■ Transcribed page contents:
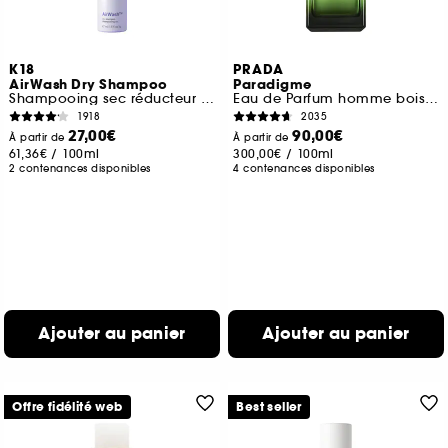
K18
PRADA
AirWash Dry Shampoo
Paradigme
Shampooing sec réducteur de sébum et anti-odeurs
Eau de Parfum homme boisée ambrée rechargeable
1918
2035
27,00€
90,00€
À partir de
À partir de
61,36€
/
100ml
300,00€
/
100ml
2 contenances disponibles
4 contenances disponibles
Ajouter au panier
Ajouter au panier
Offre fidélité web
Best seller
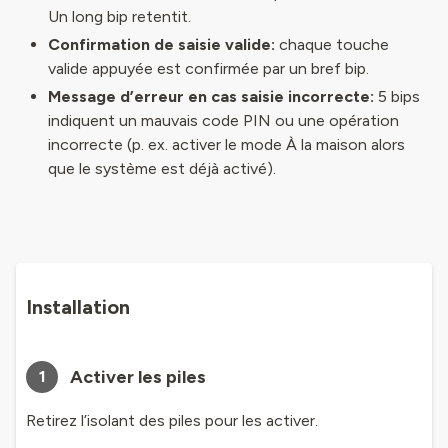
Un long bip retentit.
Confirmation de saisie valide:
chaque touche
valide appuyée est confirmée par un bref bip.
Message d’erreur en cas saisie incorrecte:
5 bips
indiquent un mauvais code PIN ou une opération
incorrecte (p. ex. activer le mode À la maison alors
que le système est déjà activé).
Installation
Activer les piles
1
Retirez l’isolant des piles pour les activer.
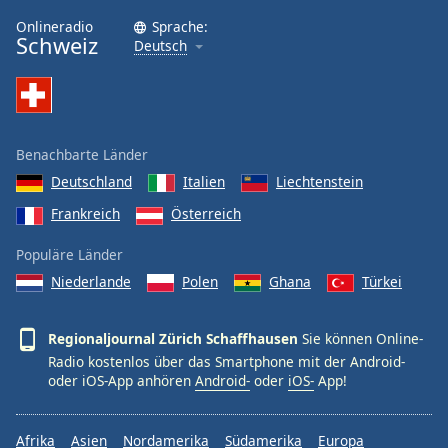
Onlineradio
Sprache:
Schweiz
Deutsch
Benachbarte Länder
Deutschland
Italien
Liechtenstein
Frankreich
Österreich
Populäre Länder
Niederlande
Polen
Ghana
Türkei
Regionaljournal Zürich Schaffhausen
Sie können Online-
Radio kostenlos über das Smartphone mit der Android-
oder iOS-App anhören
Android-
oder
iOS-
App!
Afrika
Asien
Nordamerika
Südamerika
Europa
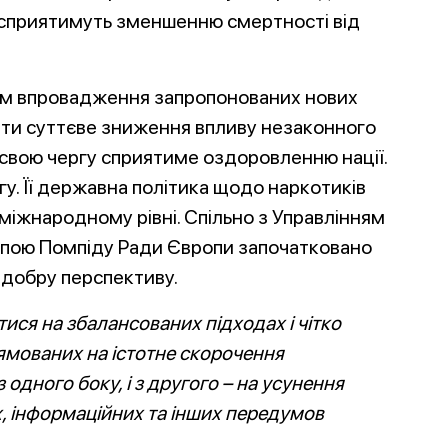
 сприятимуть зменшенню смертності від
ом впровадження запропонованих нових
тати суттєве зниження впливу незаконного
у свою чергу сприятиме оздоровленню нації.
гу. Її державна політика щодо наркотиків
міжнародному рівні. Спільно з Управлінням
рупою Помпіду Ради Європи започатковано
 добру перспективу.
ся на збалансованих підходах і чітко
ямованих на істотне скорочення
одного боку, і з другого – на усунення
х, інформаційних та інших передумов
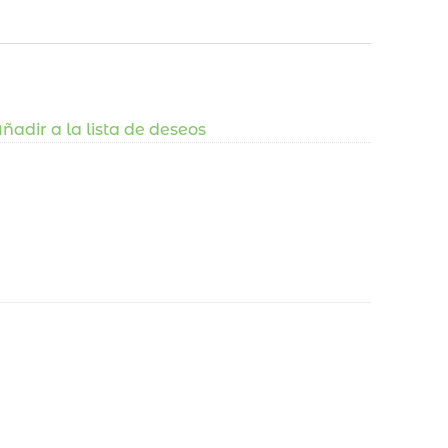
ñadir a la lista de deseos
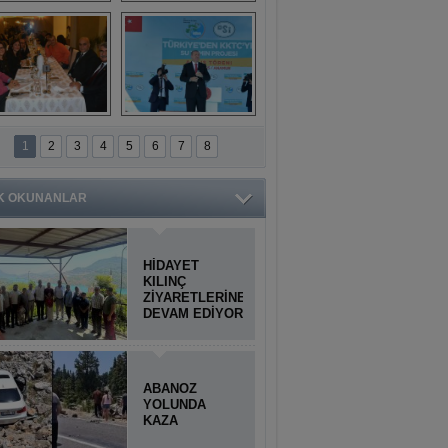
Titiopolis Antik 
Doğan Cüceloğlu, 
Kenti tanıtımı
İstanbul’da Mersinli 
hemşerileriyle 
buluştu
İstanbul'daki 
Anamur'dan 
Anamurlular 
KKTC’ye Su Temin 
1
2
3
4
5
6
7
8
Buluşması
Projesi açılışı 
yapıldı
K OKUNANLAR
HİDAYET
KILINÇ
ZİYARETLERİNE
DEVAM EDİYOR
ABANOZ
YOLUNDA
KAZA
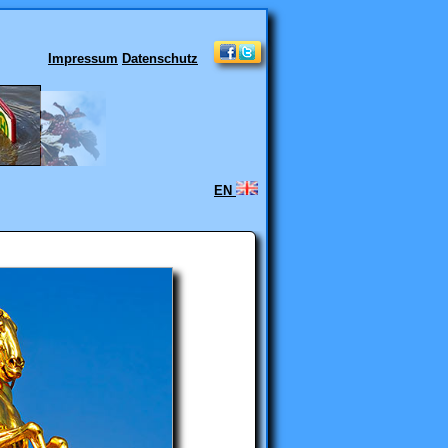
Impressum
Datenschutz
EN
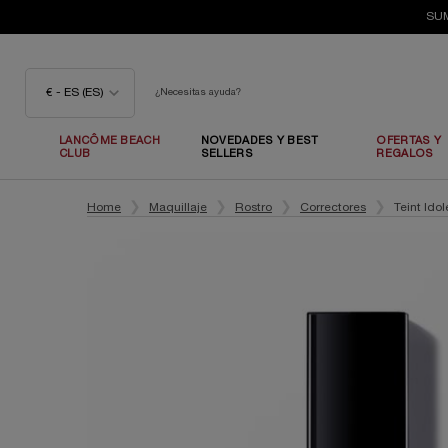
SUM
€ - ES (ES)
¿Necesitas ayuda?
LANCÔME BEACH
NOVEDADES Y BEST
OFERTAS Y
CLUB
SELLERS
REGALOS
Contenido principal
Home
Maquillaje
Rostro
Correctores
Teint Ido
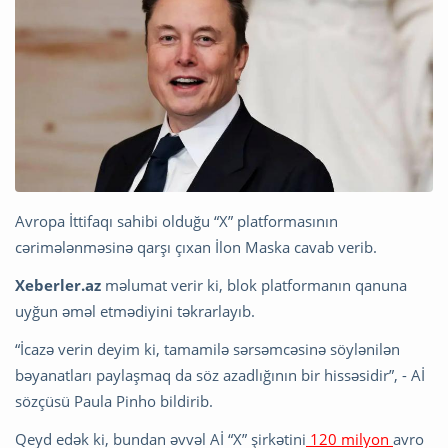
Avropa İttifaqı sahibi olduğu “X” platformasının
cərimələnməsinə qarşı çıxan İlon Maska cavab verib.
Xeberler.az
məlumat verir ki, blok platformanın qanuna
uyğun əməl etmədiyini təkrarlayıb.
“İcazə verin deyim ki, tamamilə sərsəmcəsinə söylənilən
bəyanatları paylaşmaq da söz azadlığının bir hissəsidir”, - Aİ
sözçüsü Paula Pinho bildirib.
Qeyd edək ki, bundan əvvəl Aİ “X” şirkətini
120 milyon
avro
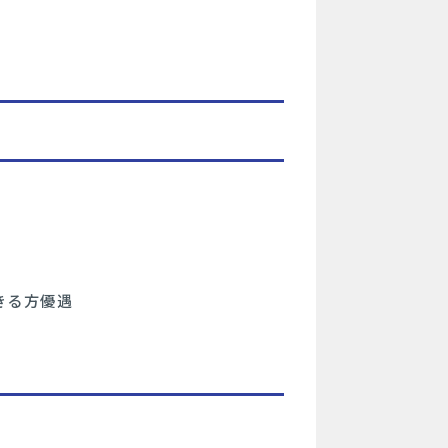
きる方優遇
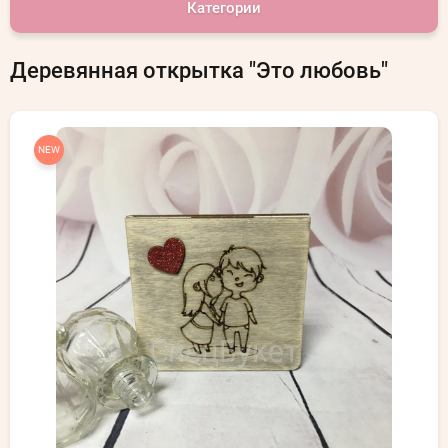
Категории
Деревянная открытка "Это любовь"
NEW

■ Problem to solve: Leave out the pictures and repeat exactly the lines from the one containing "İstanbul’da Mersinli" through the last line of the entries.

■ Answer section:
İstanbul’da Mersinli 
hemşerileriyle 
buluştu
İstanbul'daki 
Anamur'dan 
Anamurlular 
KKTC’ye Su Temin 
1
2
3
4
5
6
7
8
Buluşması
Projesi açılışı 
yapıldı
K OKUNANLAR
HİDAYET
KILINÇ
ZİYARETLERİNE
DEVAM EDİYOR
ABANOZ
YOLUNDA
KAZA
Impressum
Datenschutz
EN
SUM
€ - ES (ES)
¿Necesitas ayuda?
LANCÔME BEACH
NOVEDADES Y BEST
OFERTAS Y
CLUB
SELLERS
REGALOS
Contenido principal
Home
Maquillaje
Rostro
Correctores
Teint Ido
Avropa İttifaqı sahibi olduğu “X” platformasının
cərimələnməsinə qarşı çıxan İlon Maska cavab verib.
Xeberler.az
məlumat verir ki, blok platformanın qanuna
uyğun əməl etmədiyini təkrarlayıb.
“İcazə verin deyim ki, tamamilə sərsəmcəsinə söylənilən
bəyanatları paylaşmaq da söz azadlığının bir hissəsidir”, - Aİ
sözçüsü Paula Pinho bildirib.
Qeyd edək ki, bundan əvvəl Aİ “X” şirkətini
120 milyon
avro
きる方優遇
Категории
Деревянная открытка "Это любовь"
NEW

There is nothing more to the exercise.